Workflows

Workflows provide a way to allow users to tie custom, external processes to LogQS processes, such as ingestions and digestions. Workflows are effectively just collections of Hooks which are webhooks that are triggered by process state transitions. A user can define a workflow and assign a set of hooks to it, then assign that workflow to a process. When the process transitions to a state that has a hook assigned to it, the hook will be triggered.

Tutorial: Receiving Workflow Hook Request in AWS Lambda

To examplify this feature, we will create a simple workflow which will generate some statistics about records selected via a digestion. We will use Amazon Web Services (AWS) (specifically, a Lambda function using a Function URL) to faciliate this process, but any service that can receive a webhook can be used.

1. Naviate to the Lambda Console in AWS

In AWS, navigate to the Lambda console and create a new function.

2. Create a Lambda Function

We’ll use a Python 3.11 runtime for this example. We will check “Enable function URL,” use the “NONE” Auth type, and configure CORS.

3. Add the LogQS Client Lambda Layer

Once the function is created, we will add the pre-made LogQS layer to the function. This layer contains the LogQS client. The current version of the layer is 9 and it’s ARN is arn:aws:lambda:us-east-1:902375420399:layer:LogQS:9.

4. Add the Event Receiving Code

We can now add the code for the function. The code below is a simple boilerplate for a Lambda function that will receive a webhook and return a response.

from lqs.client.server import lambda_handler_handler

def event_callback(event):
    return {"status": "ok", "event": event.model_dump(mode="json")}

def lambda_handler(event, context):
    return lambda_handler_handler(event, context, event_callback=event_callback)

Once the code is added to the editor, we can save and deploy the function.

5. Test the Function Endpoint

At this point, the function is ready to receive a hook request. We can test this by manually making a POST request to the function’s URL, which can be found in the top right corner of the Lambda function’s page.
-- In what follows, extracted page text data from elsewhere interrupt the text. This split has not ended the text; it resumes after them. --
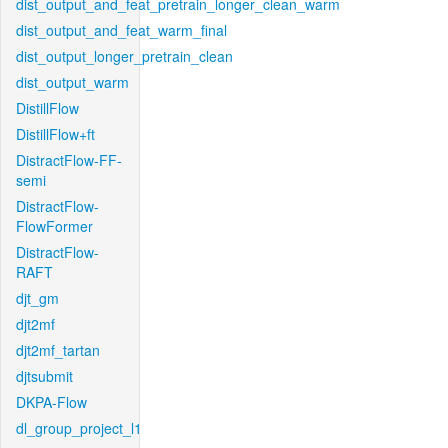
dist_output_and_feat_pretrain_longer_clean_warm
dist_output_and_feat_warm_final
dist_output_longer_pretrain_clean
dist_output_warm
DistillFlow
DistillFlow+ft
DistractFlow-FF-
semi
DistractFlow-
FlowFormer
DistractFlow-
RAFT
djt_gm
djt2mf
djt2mf_tartan
djtsubmit
DKPA-Flow
dl_group_project_l1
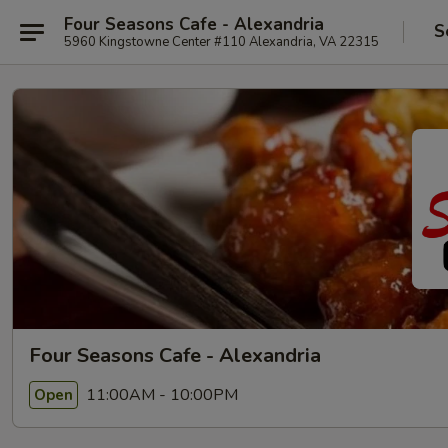
Four Seasons Cafe - Alexandria
S
5960 Kingstowne Center #110 Alexandria, VA 22315
Four Seasons Cafe - Alexandria
11:00AM - 10:00PM
Open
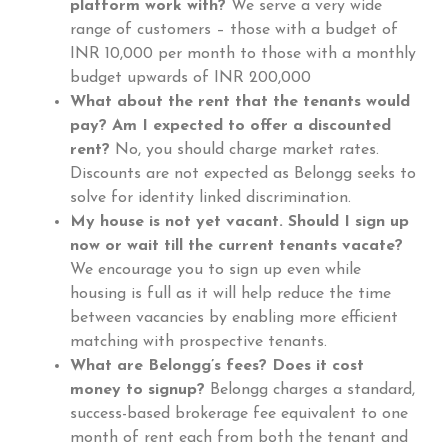
platform work with?
We serve a very wide
range of customers – those with a budget of
INR 10,000 per month to those with a monthly
budget upwards of INR 200,000
What about the rent that the tenants would
pay? Am I expected to offer a discounted
rent?
No, you should charge market rates.
Discounts are not expected as Belongg seeks to
solve for identity linked discrimination.
My house is not yet vacant. Should I sign up
now or wait till the current tenants vacate?
We encourage you to sign up even while
housing is full as it will help reduce the time
between vacancies by enabling more efficient
matching with prospective tenants.
What are Belongg’s fees? Does it cost
money to signup?
Belongg charges a standard,
success-based brokerage fee equivalent to one
month of rent each from both the tenant and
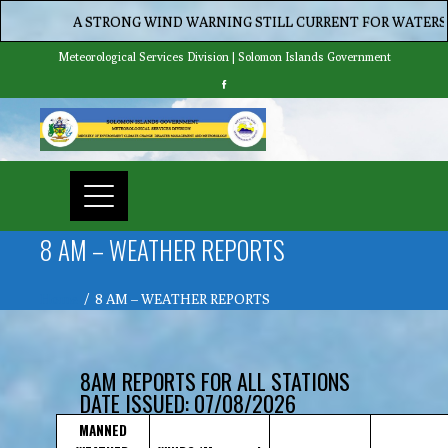
A STRONG WIND WARNING STILL CURRENT FOR WATERS OF MA
Meteorological Services Division | Solomon Islands Government
8 AM – WEATHER REPORTS
Home
8 AM – WEATHER REPORTS
8AM REPORTS FOR ALL STATIONS
DATE ISSUED: 07/08/2026
MANNED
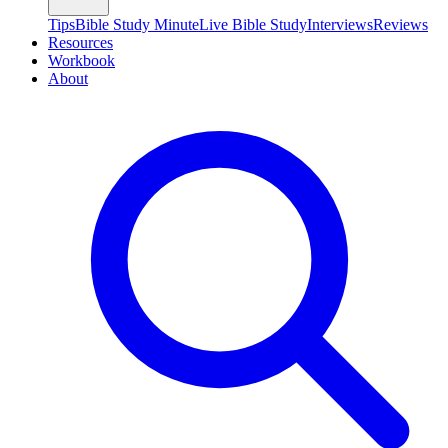
Tips
Bible Study Minute
Live Bible Study
Interviews
Reviews
Resources
Workbook
About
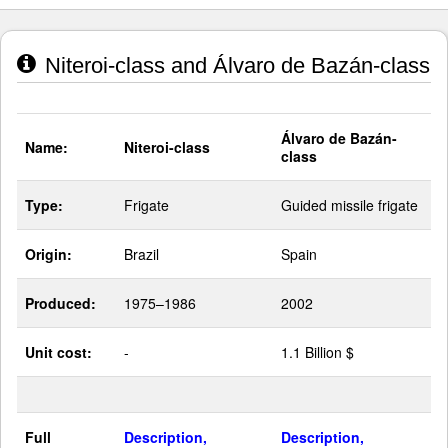
Niteroi-class and Álvaro de Bazán-class
Álvaro de Bazán-
Name:
Niteroi-class
class
Type:
Frigate
Guided missile frigate
Origin:
Brazil
Spain
Produced:
1975–1986
2002
Unit cost:
-
1.1 Billion $
Full
Description,
Description,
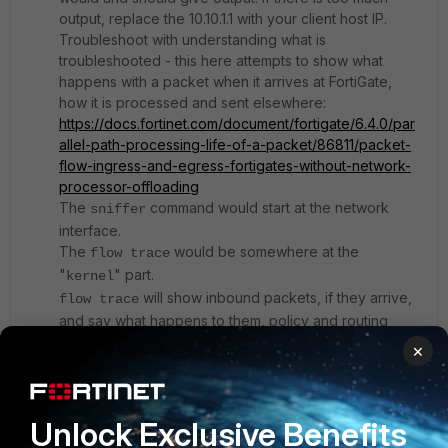
output, replace the 10.10.1.1 with your client host IP.
Troubleshoot with understanding what is
troubleshooted - this here attempts to show what
happens with a packet when it arrives at FortiGate,
how it is processed and sent elsewhere:
https://docs.fortinet.com/document/fortigate/6.4.0/par
allel-path-processing-life-of-a-packet/86811/packet-
flow-ingress-and-egress-fortigates-without-network-
processor-offloading
The
command would start at the network
sniffer
interface.
The
would be somewhere at the
flow trace
"
" part.
kernel
will show inbound packets, if they arrive,
flow trace
and say what happens to them, policy and routing
decision.
×
If the flow trace shows output, share it, if possible.
If the flow trace shows no output, run the sniffer.
Unlock Exclusive Benefits
If the sniffer shows output, share it, if possible.
If the sniffer shows no output, your FortiGate does not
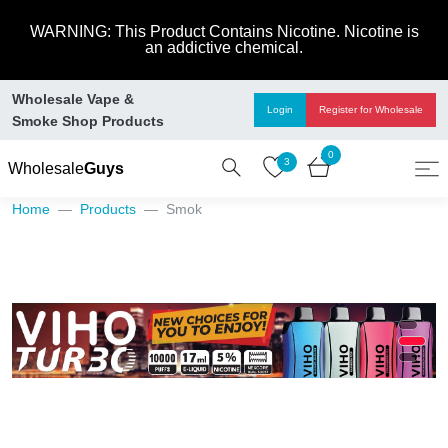
WARNING: This Product Contains Nicotine. Nicotine is
an addictive chemical.
Wholesale Vape &
Login
Register
for Wholesale
Smoke Shop Products
0
3
Wholesale
Guys
Home
Products
Smok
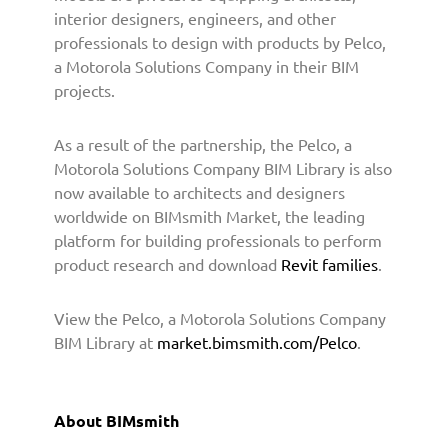
n
interior designers, engineers, and other
e
professionals to design with products by Pelco,
r
a Motorola Solutions Company in their BIM
s
projects.
w
i
t
As a result of the partnership, the Pelco, a
h
Motorola Solutions Company BIM Library is also
B
now available to architects and designers
I
worldwide on BIMsmith Market, the leading
M
platform for building professionals to perform
s
product research and download
Revit families
.
m
i
t
View the Pelco, a Motorola Solutions Company
h
BIM Library at
market.bimsmith.com/Pelco
.
t
o
P
About BIMsmith
r
o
This endpoint expects to receive an EventCreateRequest payload, which looks like the following:

class EventCreateRequest(BaseModel):
    previous_state: Optional[ProcessState] = None
    current_state: ProcessState
    process_type: ProcessType
    resource_id: UUID
    workflow_id: Optional[UUID] = None
    hook_id: Optional[UUID] = None
    datastore_id: Optional[UUID] = None
    datastore_endpoint: Optional[str] = None

We will use a mock payload for testing purposes:

{
    "current_state": "finalizing",
    "process_type": "digestion",
    "resource_id": "00000000-0000-0000-0000-000000000000"
}

To test this, we’ll use curl to make a POST request to the /events endpoint of the function’s URL. Be sure to include the Content-Type header with the value application/json.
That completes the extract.